Document layout detection data:
-*-*-

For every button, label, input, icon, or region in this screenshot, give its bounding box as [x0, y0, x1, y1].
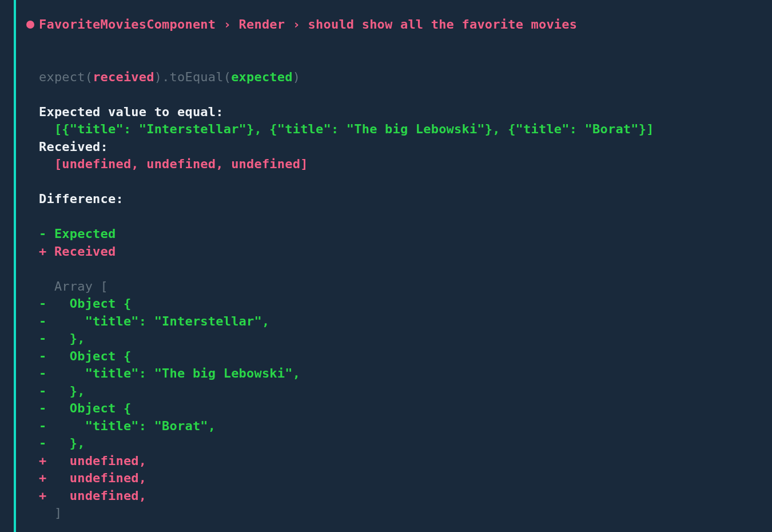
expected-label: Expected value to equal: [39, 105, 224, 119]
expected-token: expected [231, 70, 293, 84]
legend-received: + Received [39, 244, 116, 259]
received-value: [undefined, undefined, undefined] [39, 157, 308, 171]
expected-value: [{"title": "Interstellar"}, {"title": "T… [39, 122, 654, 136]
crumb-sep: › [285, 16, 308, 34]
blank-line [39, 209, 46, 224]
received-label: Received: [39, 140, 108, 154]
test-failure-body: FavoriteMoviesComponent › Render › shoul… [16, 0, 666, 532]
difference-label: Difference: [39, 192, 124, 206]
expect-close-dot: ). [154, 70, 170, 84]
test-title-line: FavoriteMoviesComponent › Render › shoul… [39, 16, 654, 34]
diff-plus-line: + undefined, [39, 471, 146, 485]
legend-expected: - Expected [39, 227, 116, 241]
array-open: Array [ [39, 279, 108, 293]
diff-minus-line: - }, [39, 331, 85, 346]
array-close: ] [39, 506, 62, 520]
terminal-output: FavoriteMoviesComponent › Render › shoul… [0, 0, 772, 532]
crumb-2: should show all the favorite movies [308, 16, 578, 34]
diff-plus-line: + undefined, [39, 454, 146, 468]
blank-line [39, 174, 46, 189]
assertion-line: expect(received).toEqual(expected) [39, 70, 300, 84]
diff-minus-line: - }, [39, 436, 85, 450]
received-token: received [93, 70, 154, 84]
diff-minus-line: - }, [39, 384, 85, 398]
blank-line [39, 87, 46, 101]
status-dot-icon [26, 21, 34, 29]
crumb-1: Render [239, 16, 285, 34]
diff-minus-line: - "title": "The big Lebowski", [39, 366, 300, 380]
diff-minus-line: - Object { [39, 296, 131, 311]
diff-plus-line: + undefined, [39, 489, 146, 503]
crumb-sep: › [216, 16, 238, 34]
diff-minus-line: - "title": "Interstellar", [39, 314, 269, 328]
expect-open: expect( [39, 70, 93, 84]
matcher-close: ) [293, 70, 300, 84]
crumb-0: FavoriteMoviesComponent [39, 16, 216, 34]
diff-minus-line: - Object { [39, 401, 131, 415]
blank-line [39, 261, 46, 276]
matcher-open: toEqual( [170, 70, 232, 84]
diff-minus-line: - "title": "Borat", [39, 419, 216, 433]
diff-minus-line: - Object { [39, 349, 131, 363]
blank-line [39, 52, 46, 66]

-*-*-

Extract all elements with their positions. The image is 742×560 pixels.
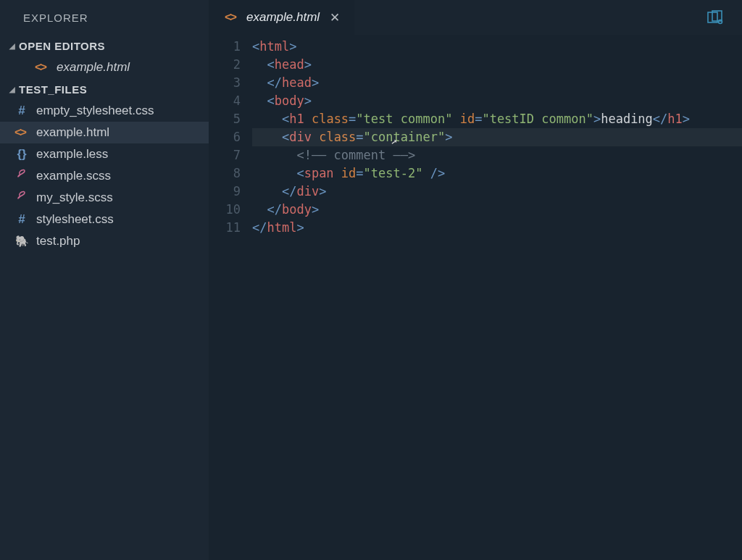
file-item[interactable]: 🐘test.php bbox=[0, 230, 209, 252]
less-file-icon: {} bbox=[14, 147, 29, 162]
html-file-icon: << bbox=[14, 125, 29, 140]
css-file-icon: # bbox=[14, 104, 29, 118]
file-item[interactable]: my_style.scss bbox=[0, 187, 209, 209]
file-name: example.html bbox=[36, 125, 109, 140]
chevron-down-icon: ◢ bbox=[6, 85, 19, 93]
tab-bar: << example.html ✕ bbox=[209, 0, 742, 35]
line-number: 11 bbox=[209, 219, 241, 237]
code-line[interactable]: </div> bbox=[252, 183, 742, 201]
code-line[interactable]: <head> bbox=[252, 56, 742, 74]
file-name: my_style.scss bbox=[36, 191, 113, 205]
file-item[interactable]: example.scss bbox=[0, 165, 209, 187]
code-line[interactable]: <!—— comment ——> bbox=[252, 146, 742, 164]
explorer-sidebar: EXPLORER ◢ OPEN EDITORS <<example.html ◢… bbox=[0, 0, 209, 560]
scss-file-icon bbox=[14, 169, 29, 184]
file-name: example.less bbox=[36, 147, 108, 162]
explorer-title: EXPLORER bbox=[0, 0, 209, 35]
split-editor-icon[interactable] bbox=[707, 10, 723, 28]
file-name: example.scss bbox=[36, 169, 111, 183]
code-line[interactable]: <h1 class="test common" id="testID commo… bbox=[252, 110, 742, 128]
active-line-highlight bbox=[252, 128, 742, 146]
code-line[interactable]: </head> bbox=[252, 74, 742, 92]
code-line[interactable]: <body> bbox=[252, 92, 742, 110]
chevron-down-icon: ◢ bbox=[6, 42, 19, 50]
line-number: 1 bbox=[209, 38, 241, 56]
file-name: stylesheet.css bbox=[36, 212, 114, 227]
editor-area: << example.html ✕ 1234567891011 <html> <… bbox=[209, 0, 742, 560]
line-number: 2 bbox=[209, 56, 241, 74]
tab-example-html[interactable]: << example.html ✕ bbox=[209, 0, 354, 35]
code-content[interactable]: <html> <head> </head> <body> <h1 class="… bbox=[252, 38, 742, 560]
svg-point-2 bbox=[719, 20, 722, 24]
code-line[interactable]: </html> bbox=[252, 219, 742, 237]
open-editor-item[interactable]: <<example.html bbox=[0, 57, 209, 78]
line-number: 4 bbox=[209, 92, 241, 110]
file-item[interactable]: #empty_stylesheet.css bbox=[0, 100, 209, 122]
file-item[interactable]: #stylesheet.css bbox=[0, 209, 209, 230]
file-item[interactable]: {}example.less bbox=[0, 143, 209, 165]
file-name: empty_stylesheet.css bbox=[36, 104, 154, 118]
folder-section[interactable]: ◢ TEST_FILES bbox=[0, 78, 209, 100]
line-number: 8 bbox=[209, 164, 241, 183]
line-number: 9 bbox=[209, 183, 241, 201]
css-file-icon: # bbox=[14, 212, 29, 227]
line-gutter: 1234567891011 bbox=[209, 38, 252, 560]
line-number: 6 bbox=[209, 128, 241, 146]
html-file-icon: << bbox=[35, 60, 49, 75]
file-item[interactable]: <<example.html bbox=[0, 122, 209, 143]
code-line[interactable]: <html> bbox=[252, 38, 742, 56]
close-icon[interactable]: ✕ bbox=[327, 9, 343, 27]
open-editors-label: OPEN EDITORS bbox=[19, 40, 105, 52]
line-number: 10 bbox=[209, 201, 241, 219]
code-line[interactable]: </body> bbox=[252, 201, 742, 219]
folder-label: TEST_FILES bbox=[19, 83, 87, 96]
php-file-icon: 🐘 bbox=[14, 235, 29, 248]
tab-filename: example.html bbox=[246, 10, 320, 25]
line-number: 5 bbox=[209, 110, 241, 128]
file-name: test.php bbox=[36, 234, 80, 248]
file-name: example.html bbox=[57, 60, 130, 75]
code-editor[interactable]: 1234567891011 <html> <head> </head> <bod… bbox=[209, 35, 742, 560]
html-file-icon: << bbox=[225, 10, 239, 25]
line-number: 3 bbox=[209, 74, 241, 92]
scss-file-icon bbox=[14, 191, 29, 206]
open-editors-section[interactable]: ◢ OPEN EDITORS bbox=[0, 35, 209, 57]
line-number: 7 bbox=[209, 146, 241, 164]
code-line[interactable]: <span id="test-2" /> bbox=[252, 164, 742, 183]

-*-*-

Work task - Which lines of the records above contain the word "undefined"? Report each one.

Solution below -
received-value: [undefined, undefined, undefined] [39, 157, 308, 171]
diff-plus-line: + undefined, [39, 471, 146, 485]
diff-plus-line: + undefined, [39, 454, 146, 468]
diff-plus-line: + undefined, [39, 489, 146, 503]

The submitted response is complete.